All other HTML tags are left untouched.
The difference between hard line breaks, soft line breaks, paragraphs, and regular text can be confusing. New markdown users often struggle with knowing exactly how many invisible newlines or spaces are needed to present each line in the way they want. The line break functions below make it easier.
A line break (not in a code span or HTML tag) that is preceded by two or more spaces and does not occur at the end of a block is parsed as a hard line break (rendered in HTML as a
<br />
tag):
# 6.12 Hard line breaks
md_hardline(sentences)
#> Weave the carpet on the right hand side.
#> Crouch before you jump or miss the mark.

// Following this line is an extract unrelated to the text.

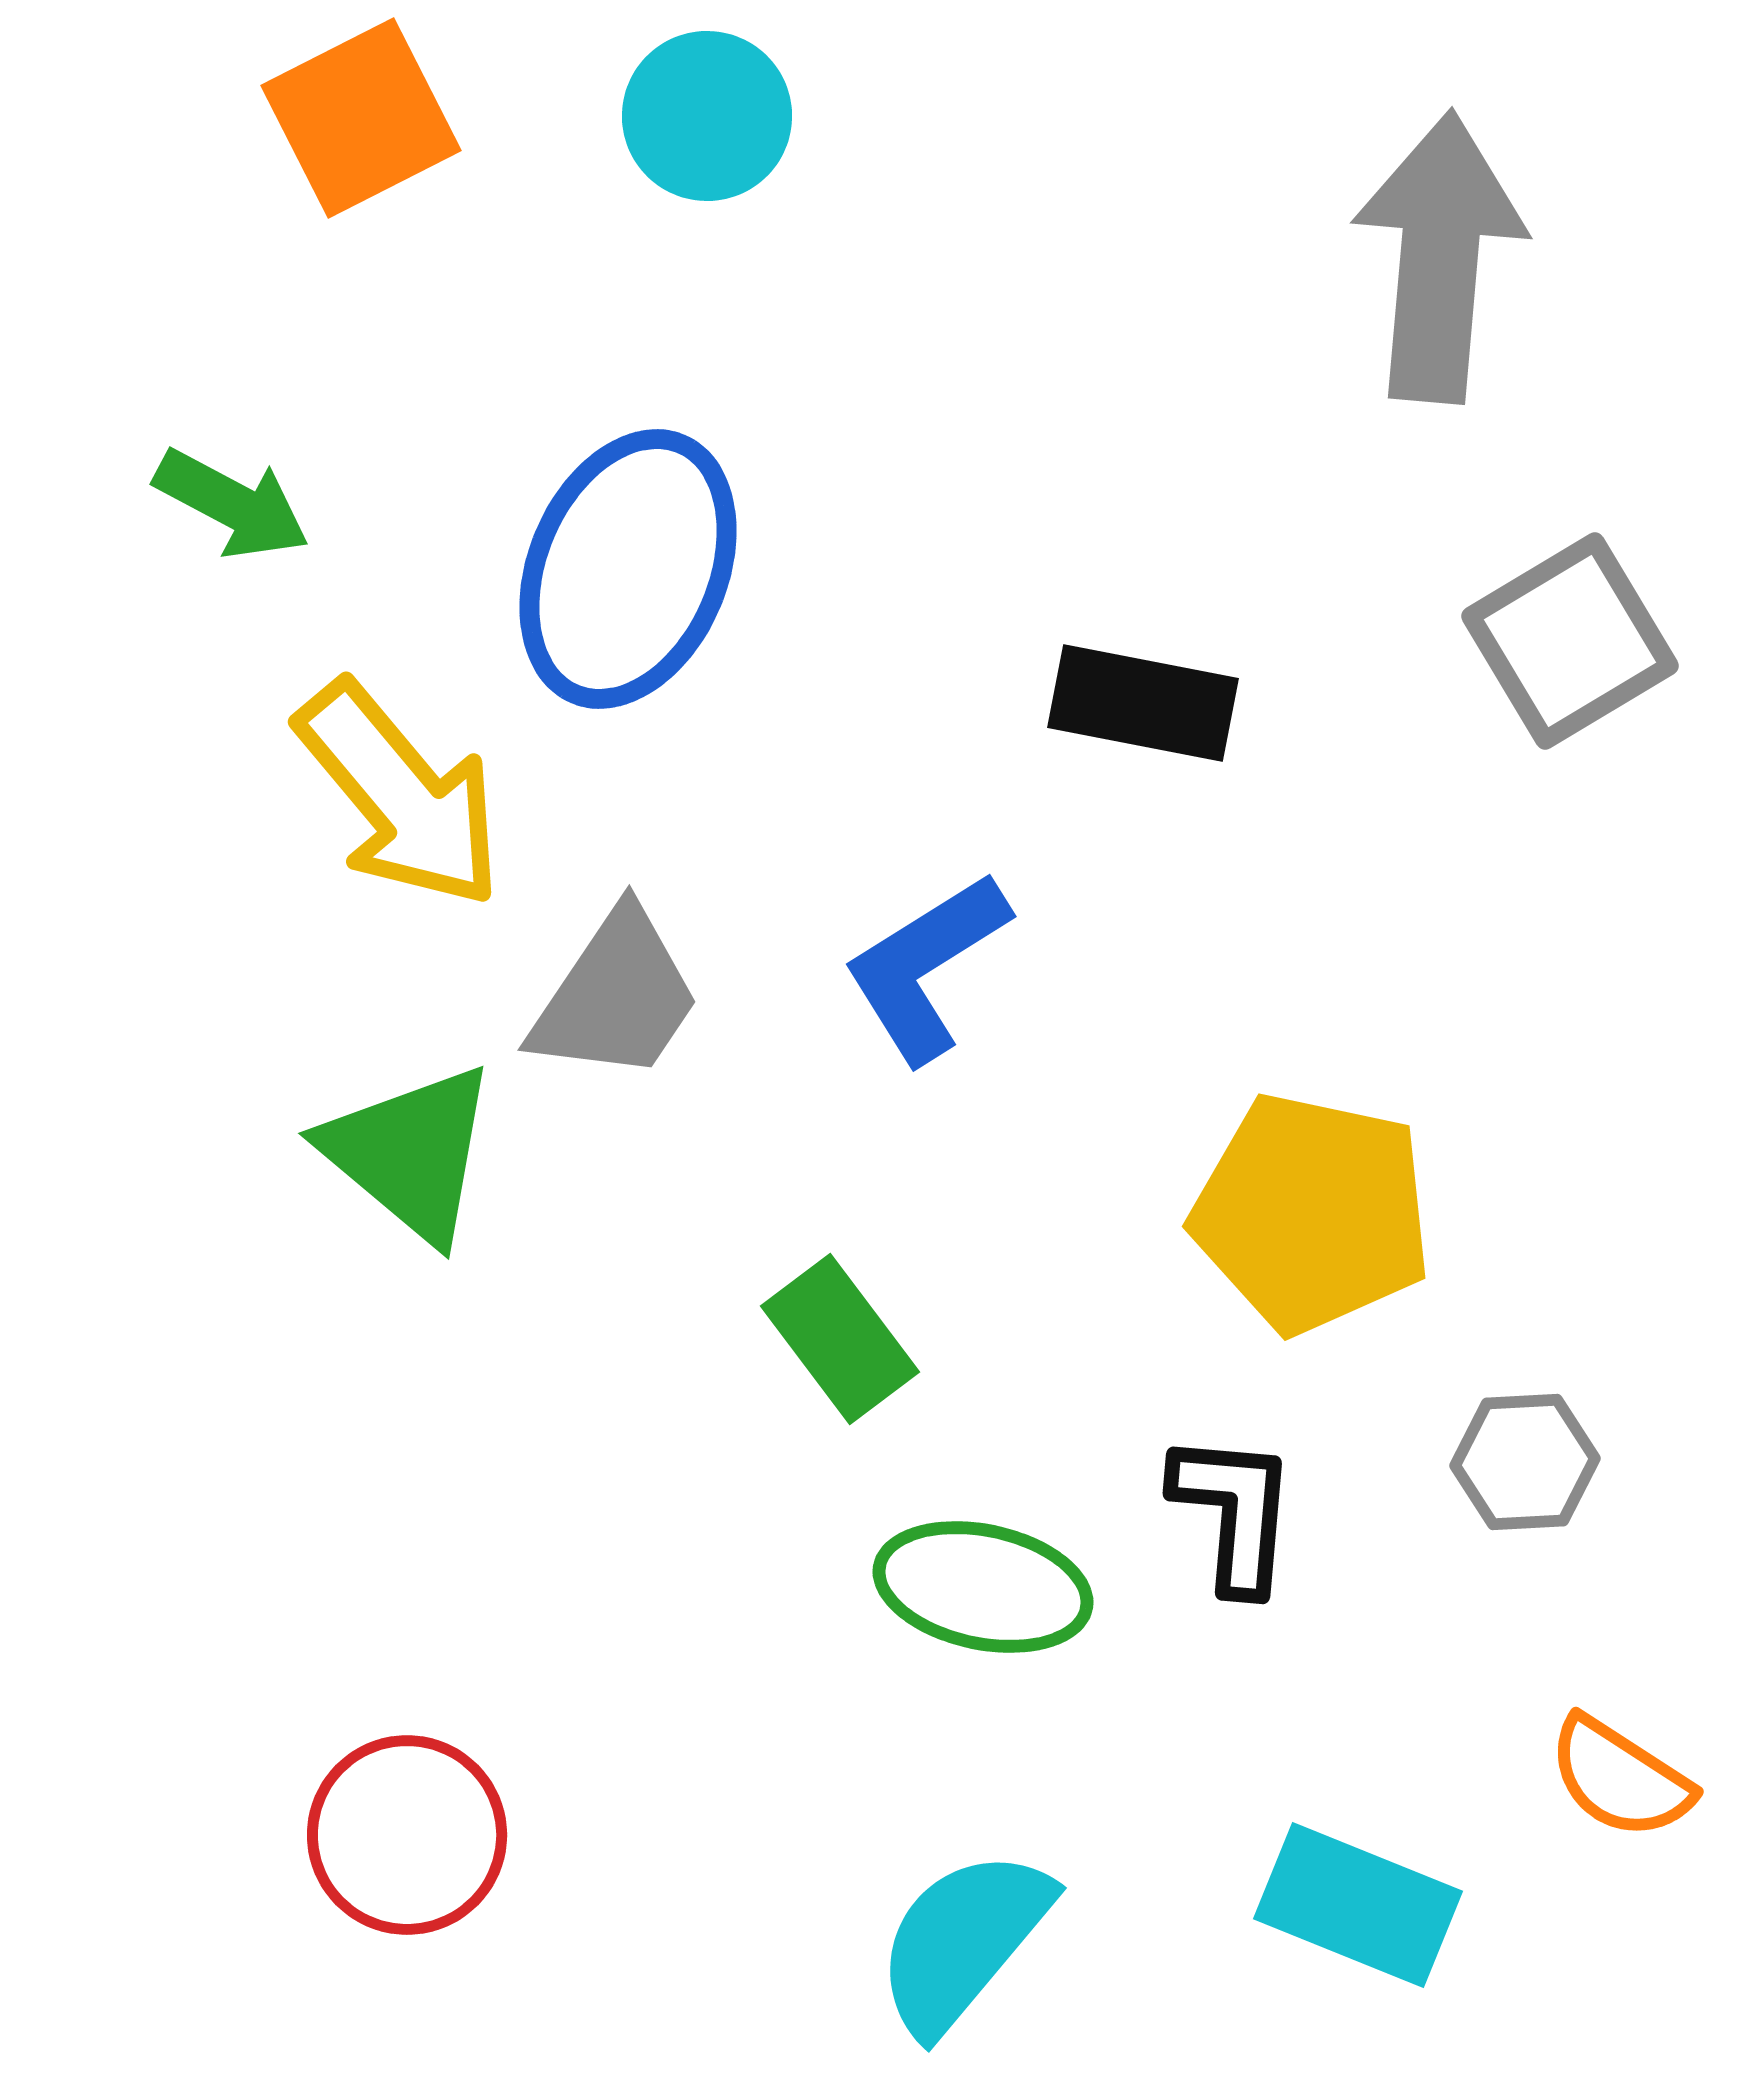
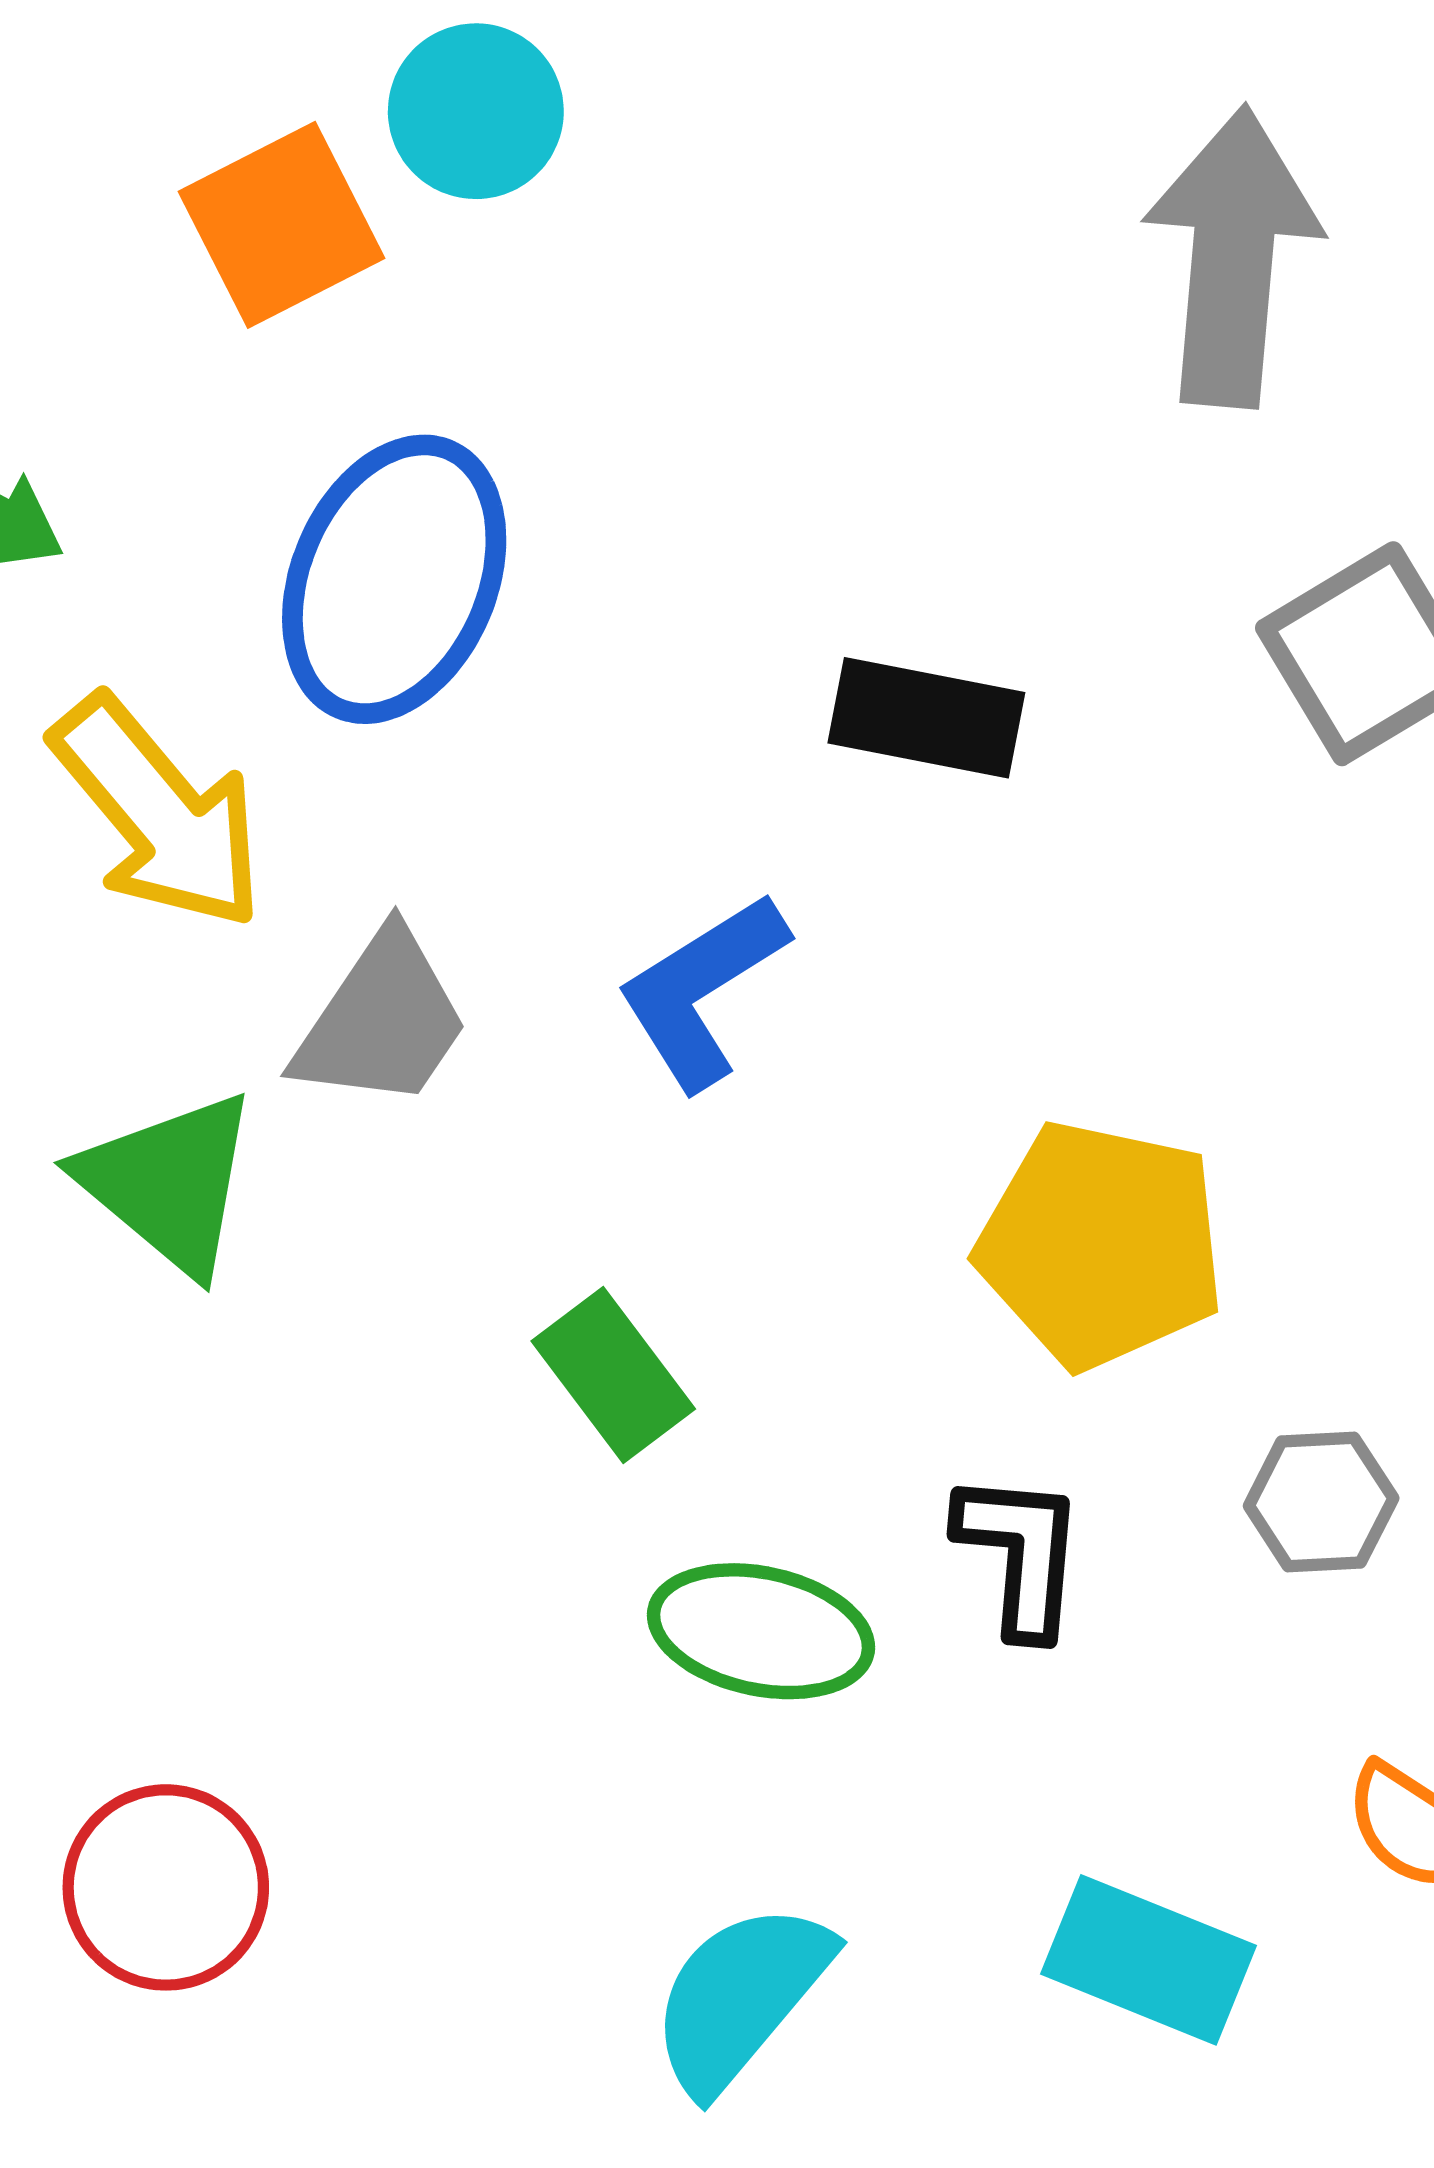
orange square: (361, 118) -> (282, 225), moved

#> The bill was paid every third week.
#> Send the stuff in a thick paper bag.
#> Seed is needed to plant the spring corn.

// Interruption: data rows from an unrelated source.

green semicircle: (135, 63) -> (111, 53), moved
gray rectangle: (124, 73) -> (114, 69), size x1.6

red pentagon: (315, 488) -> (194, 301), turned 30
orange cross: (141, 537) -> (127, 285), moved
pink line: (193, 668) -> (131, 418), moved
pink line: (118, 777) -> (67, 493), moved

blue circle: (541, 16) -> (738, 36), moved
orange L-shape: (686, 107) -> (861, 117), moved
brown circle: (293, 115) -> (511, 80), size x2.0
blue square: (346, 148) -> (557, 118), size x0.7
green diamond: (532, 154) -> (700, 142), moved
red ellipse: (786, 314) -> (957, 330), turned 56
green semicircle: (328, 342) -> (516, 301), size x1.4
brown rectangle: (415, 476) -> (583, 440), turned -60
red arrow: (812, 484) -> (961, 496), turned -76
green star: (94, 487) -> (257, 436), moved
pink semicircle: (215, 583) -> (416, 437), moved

Weave the carpet on the right hand side.
Crouch before you jump or miss the mark.
The bill was paid every third week.
Send the stuff in a thick paper bag.
Seed is needed to plant the spring corn.
A regular line break (not in a code span or HTML tag) that is not preceded by two or more spaces or a backslash is parsed as a softbreak. (A softbreak may be rendered in HTML either as a line ending or as a space. The result will be the same in browsers. In the examples here, a line ending will be used.)
# 6.13 Soft line breaks
md_softline(sentences)
#> Weave the carpet on the right hand side.
#> Crouch before you jump or miss the mark.
#> The bill was paid every third week.
#> Send the stuff in a thick paper bag.
#> Seed is needed to plant the spring corn.
Weave the carpet on the right hand side. Crouch before you jump or miss the mark. The bill was paid every third week. Send the stuff in a thick paper bag. Seed is needed to plant the spring corn.
You can see how both hard line and soft line breaks are different
from the paragraphs as created using md_paragraph()
md_paragraph(sentences)
#> Weave the carpet on the right hand side.
#>
#> Crouch before you jump or miss the mark.
#>
#> The bill was paid every third week.
#>
#> Send the stuff in a thick paper bag.
#>
#> Seed is needed to plant the spring corn.
Weave the carpet on the right hand side.
Crouch before you jump or miss the mark.
The bill was paid every third week.
Send the stuff in a thick paper bag.
Seed is needed to plant the spring corn.
Any characters not given an interpretation by the above rules will be parsed as plain textual content.
The md_text()
function is a catch-all wrapper around
glue::as_glue()
with simply converts any character string
into a glue
object, which when used in an
.Rmd.
document alongside the results='asis'
allows users to simply print text to the body of the document.
# 6.14 Textual content
md_text(sentences)
#> Weave the carpet on the right hand side.
#> Crouch before you jump or miss the mark.
#> The bill was paid every third week.
#> Send the stuff in a thick paper bag.
#> Seed is needed to plant the spring corn.
Weave the carpet on the right hand side. Crouch before you jump or miss the mark. The bill was paid every third week. Send the stuff in a thick paper bag. Seed is needed to plant the spring corn.
Compare this to the regular handling of character strings.
print(sentences)
#> [1] "Weave the carpet on the right hand side."
#> [2] "Crouch before you jump or miss the mark."
#> [3] "The bill was paid every third week."
#> [4] "Send the stuff in a thick paper bag."
#> [5] "Seed is needed to plant the spring corn."
[1] “Weave the carpet on the right hand side.” [2] “Crouch before you
jump or miss the mark.” [3] “The bill was paid every third week.”
[4] “Send the stuff in a thick paper bag.”
[5] “Seed is needed to plant the spring corn.”
The md_text()
function creates strings with the
glue
S3 class. This class works in the same way as the
cat()
functions.
cat(sentences)
#> Weave the carpet on the right hand side. Crouch before you jump or miss the mark. The bill was paid every third week. Send the stuff in a thick paper bag. Seed is needed to plant the spring corn.
Weave the carpet on the right hand side. Crouch before you jump or miss the mark. The bill was paid every third week. Send the stuff in a thick paper bag. Seed is needed to plant the spring corn.